Investors are preparing for the start of the next round of corporate earnings and several key companies this week could provide a clearer picture of the U.S.-China trade war’s ongoing impact. Nike, which could be a gauge of the trade war’s effect on shoemakers and retailers, will report fiscal first quarter results on Tuesday. Technology company Micron will report its fiscal fourth quarter results on Thursday.

KEEPING SCORE: The S&P 500 rose just under 0.1% as of noon Eastern time. The Dow Jones Industrial Average rose 20 points, or 0.1%, to 26,959. The Nasdaq was flat.

OVERSEAS: Stocks in Europe fell broadly as Germany’s economy contracted to its lowest level in nearly seven years, according to IHS Markit. Germany is Europe’s largest economy and often acts as a gauge for the continent’s economic health. The latest data adds to worries that Europe is facing a slowdown in economic growth. The European Central Bank is urging governments to spend more on stimulus as economic growth stalls.

Asian stocks edged lower.

MARKET WORRIES: Stocks are coming off of their first week of losses after three straight gains and investors are keeping a close watch on the United Nations General Assembly this week.

Oil prices and the energy sector could experience more volatility as President Donald Trump seeks a coalition to confront Iran after the U.S. blamed it for last week’s strike on a Saudi Arabian oil facility.

Prospects for a trade war resolution seem to have once again cooled following comments by Trump that he doesn’t necessarily need to make a deal before the next U.S. elections in 2020. Chinese officials canceled a planned trip to farms in Montana and Nebraska, an action that raised concerns of yet another halt in trade negotiations.

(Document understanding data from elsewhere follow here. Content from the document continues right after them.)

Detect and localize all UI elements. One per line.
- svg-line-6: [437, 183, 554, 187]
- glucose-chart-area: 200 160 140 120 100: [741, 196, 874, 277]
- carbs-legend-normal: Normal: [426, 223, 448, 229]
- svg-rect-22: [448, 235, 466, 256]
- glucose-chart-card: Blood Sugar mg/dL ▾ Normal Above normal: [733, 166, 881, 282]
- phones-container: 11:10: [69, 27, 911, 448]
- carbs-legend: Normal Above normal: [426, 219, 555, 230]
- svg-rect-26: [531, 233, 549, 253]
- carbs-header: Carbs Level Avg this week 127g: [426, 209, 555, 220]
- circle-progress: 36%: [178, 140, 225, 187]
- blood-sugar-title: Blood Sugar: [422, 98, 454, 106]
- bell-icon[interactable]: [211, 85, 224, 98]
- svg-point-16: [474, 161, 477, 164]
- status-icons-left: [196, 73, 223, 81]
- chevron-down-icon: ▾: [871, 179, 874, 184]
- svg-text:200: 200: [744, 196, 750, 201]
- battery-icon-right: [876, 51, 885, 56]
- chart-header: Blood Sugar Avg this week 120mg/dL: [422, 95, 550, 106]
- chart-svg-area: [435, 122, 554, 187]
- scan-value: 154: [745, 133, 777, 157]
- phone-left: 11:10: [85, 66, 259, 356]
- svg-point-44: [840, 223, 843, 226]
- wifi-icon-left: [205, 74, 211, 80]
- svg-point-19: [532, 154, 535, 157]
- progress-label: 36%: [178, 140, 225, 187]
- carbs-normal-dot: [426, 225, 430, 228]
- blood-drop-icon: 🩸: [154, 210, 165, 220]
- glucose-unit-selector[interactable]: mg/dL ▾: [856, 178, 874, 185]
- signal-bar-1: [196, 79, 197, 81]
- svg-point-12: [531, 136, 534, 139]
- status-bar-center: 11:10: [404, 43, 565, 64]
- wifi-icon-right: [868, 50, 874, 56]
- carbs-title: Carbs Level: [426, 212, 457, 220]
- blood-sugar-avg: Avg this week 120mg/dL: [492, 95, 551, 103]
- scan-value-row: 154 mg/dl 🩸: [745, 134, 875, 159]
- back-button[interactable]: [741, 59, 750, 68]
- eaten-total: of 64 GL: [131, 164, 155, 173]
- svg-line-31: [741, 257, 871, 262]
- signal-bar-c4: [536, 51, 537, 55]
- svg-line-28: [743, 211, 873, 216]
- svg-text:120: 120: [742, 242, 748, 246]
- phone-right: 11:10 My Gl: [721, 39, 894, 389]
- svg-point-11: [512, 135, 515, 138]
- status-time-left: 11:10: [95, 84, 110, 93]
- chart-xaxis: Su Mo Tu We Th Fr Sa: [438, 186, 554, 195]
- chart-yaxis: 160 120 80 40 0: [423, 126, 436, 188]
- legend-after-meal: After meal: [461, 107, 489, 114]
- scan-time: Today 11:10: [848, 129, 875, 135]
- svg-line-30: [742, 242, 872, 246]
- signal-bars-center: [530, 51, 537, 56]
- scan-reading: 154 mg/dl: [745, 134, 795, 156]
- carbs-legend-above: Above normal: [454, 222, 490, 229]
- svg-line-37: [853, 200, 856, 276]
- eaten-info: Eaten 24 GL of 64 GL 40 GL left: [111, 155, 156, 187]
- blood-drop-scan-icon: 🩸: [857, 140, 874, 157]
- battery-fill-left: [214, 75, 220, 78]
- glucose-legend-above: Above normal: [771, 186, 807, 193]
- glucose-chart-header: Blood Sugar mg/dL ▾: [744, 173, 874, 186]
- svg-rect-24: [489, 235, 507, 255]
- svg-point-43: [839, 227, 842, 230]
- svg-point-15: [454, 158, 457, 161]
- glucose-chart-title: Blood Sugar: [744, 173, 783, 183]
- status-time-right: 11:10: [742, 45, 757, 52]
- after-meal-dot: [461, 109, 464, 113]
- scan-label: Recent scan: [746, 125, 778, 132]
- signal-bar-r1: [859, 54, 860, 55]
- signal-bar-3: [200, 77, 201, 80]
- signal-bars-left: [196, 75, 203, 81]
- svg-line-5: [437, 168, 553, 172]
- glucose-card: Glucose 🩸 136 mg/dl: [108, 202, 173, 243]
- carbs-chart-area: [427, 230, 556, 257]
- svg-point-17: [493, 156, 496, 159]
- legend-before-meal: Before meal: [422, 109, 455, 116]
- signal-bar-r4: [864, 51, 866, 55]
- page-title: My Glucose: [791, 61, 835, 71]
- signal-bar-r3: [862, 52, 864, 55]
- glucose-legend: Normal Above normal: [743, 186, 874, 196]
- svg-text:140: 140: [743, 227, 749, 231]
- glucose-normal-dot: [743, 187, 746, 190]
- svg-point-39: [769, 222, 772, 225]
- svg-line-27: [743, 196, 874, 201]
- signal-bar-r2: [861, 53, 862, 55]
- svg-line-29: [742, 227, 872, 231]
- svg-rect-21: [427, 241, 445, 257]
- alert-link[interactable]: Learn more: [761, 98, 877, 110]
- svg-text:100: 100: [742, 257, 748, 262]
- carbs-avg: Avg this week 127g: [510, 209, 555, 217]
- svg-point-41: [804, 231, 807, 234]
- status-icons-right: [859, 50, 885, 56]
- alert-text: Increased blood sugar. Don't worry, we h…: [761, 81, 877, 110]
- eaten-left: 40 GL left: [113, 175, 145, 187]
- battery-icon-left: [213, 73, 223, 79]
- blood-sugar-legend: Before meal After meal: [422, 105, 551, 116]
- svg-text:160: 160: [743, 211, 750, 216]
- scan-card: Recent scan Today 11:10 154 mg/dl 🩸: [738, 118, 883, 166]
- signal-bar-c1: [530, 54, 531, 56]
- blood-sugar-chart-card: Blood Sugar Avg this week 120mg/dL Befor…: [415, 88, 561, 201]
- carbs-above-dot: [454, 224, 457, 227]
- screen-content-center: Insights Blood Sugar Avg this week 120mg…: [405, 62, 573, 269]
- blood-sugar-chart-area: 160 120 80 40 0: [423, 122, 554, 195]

U.S. and Chinese officials are expected to meet in October to restart trade talks.

THINLY STOCKED: E-commerce company Overstock.com fell 15.2% after the company cut its financial forecast partly because tariffs have increased the costs of goods from China. It also named Jonathan Johnson as its new CEO. He has been acting CEO since August when Patrick Byrne resigned.

CRYPTO FUTURE: Intercontinental Exchange Inc., the owner of the New York Stock Exchange, entered the bitcoin futures game over the weekend. Bakkt Bitcoin Futures contracts are trading in ICE’s federally regulated markets and are payable in digital currency. Bakkt is the firm behind the contracts. Competitor CME Group launched its digital currency futures in 2017 and those are payable in cash.